Vegetarians and readers who disapprove of flavoured whiskey look away now. Tamworth Distilling New Hampshire has just launched its Eau de Musc, which consists of bourbon flavoured with beaver. Stop sniggering at the back! It’s actually much weirder than that sounds because the folks there don’t just put a beaver tail or ears in their whiskey. Instead it is steeped with something called Castoreum. We immediately went on wikipedia and discovered that this is “the yellowish secretion of the castor anal sac”. Mmmm… delicious! Beavers don’t give up their glands willingly so yes, some furry animals have been harmed in the manufacture of this product though we should make it clear that Tamworth are using a byproduct from beavers that have been culled to keep the population at a sustainable level.

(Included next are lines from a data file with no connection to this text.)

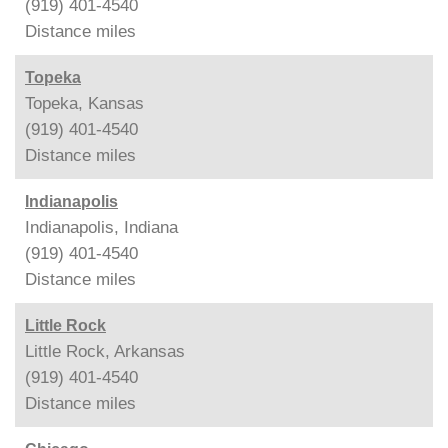
(919) 401-4540
Distance
miles
Topeka
Topeka, Kansas
(919) 401-4540
Distance
miles
Indianapolis
Indianapolis, Indiana
(919) 401-4540
Distance
miles
Little Rock
Little Rock, Arkansas
(919) 401-4540
Distance
miles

The Eau de Musc isn’t only flavoured with beaver bottom; other ingredients include raspberry, Canadian snakeroot (doesn’t contain any snake, you’ll be pleased to hear), fir needles, birch bark and maple syrup. With those ingredients this whiskey, despite being made in America, sounds like the most Canadian thing since Joni Mitchell duetted with Neil Young in 1976.
That’s it… Oh and don’t forget to buy your dad a bottle of something delicious on Sunday or for the man who has everything. How about a guitar made by Lowden out of old Bushmills barrels and stills? A snip at £9800.